Se il lettore pensa che questa scena sia stata la più triste che il povero Kant dovette affrontare, si sbaglia grandemente. Quando infatti, tornato a casa, dovette confessare ai genitori il misero esito dell’ultimo esame, questi si adirarono ancor più del professore.
La madre, che gli aveva impartito una profonda educazione religiosa di stampo pietista, non ebbe nessuna pietà. Inutili furono i tentativi di Immanuel di riportarla alla ragione: «Madre, vi prego, come potete pensare che io non abbia studiato? Del resto l’esame riguardava me stesso, come accidenti mi si può ritenere superficiale nella conoscenza della mia stessa maledetta filosofia?» diceva lui mentre, iniziando ad accorgersi dell’assurdità di quella situazione, si andava scaldando.
«Non ti giustificare» gridava lei piangendo con il volto nascosto dietro ai palmi, «se non hai più voglia di studiare non inventare sporche menzogne almeno; inficia la tua media, ma non l’onestà della famiglia. Se avessi saputo di questo giorno, forse non ti avrei mai dato alla luce».
A quel punto intervenne il padre e, con voce ferma e minacciosa, disse «Immanuel, hai deciso di gettar via la tua carriera accademica, quella stessa che io e tua madre, con tanti sacrifici, ti abbiamo permesso di seguire. Ora ti appelli a scuse meschine, insultando la tua e la nostra intelligenza; non hai più rispetto di niente e di nessuno. Non sei più un uomo ai miei occhi».
Poi, essendo egli un ben conosciuto sellaio, non ebbe difficoltà a trovare un lungo laccio di cuoio e ne fece lungo uso sul figlio.
Gli studiosi moderni non sanno ancora dire se, alla fine di quella infelice scena, molte ore dopo, fosse più conciato il cuoio o il didietro di Kant stesso.

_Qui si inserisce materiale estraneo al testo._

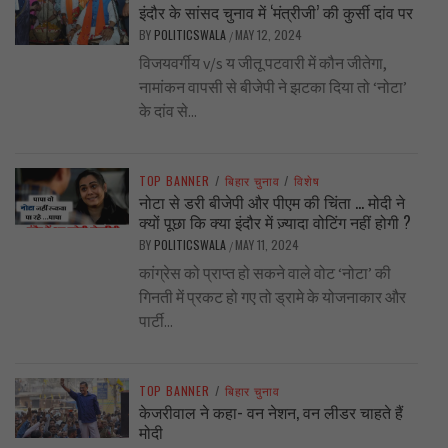
इंदौर के सांसद चुनाव में ‘मंत्रीजी’ की कुर्सी दांव पर
BY
POLITICSWALA
MAY 12, 2024
/
विजयवर्गीय v/s य जीतू पटवारी में कौन जीतेगा,
नामांकन वापसी से बीजेपी ने झटका दिया तो ‘नोटा’
के दांव से...
TOP BANNER
/
बिहार चुनाव
/
विशेष
नोटा से डरी बीजेपी और पीएम की चिंता … मोदी ने
क्यों पूछा कि क्या इंदौर में ज़्यादा वोटिंग नहीं होगी ?
BY
POLITICSWALA
MAY 11, 2024
/
कांग्रेस को प्राप्त हो सकने वाले वोट ‘नोटा’ की
गिनती में प्रकट हो गए तो ड्रामे के योजनाकार और
पार्टी...
TOP BANNER
/
बिहार चुनाव
केजरीवाल ने कहा- वन नेशन, वन लीडर चाहते हैं
मोदी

Va detto che il filosofo tedesco si laureò ugualmente, ripetendo l’esame con un altro professore che, dopo averlo interrogato in una prova orale, gli diede trenta e lode, complimentandosi per la conoscenza approfondita della materia.
Qualche anno più tardi divenne anch’egli docente universitario e cominciò a insegnare. Quando dovette preparare il testo dell’esame, il primo quesito recitava così:
Quesito uno di undici: Si descriva la storia del pensiero occidentale, prestando particolare attenzione agli aspetti storici e sociali intercorsi tra l’invenzione della scrittura e il secondo Illuminismo. Si giustifichi la risposta con opportune citazioni dalle principali opere scritte in questo periodo, con relativo commento ed analisi linguistica. Si esponga poi come quanto detto possa essere inscritto in un ragionamento più ampio, che consideri anche la filosofia scolastica, la storia delle religioni in generale e le metafisiche orientali, supportando il discorso con valide argomentazioni. Massimo dieci righe.
Tempo a disposizione: trenta minuti.
Non intendo ora esprimermi circa la morale di ciò che è stato qui riportato; eppure lasciate che vi chieda: quale insegnamento ritenete si possa trarre da tutto ciò?
Si scriva un significante elaborato di massimo tre parole.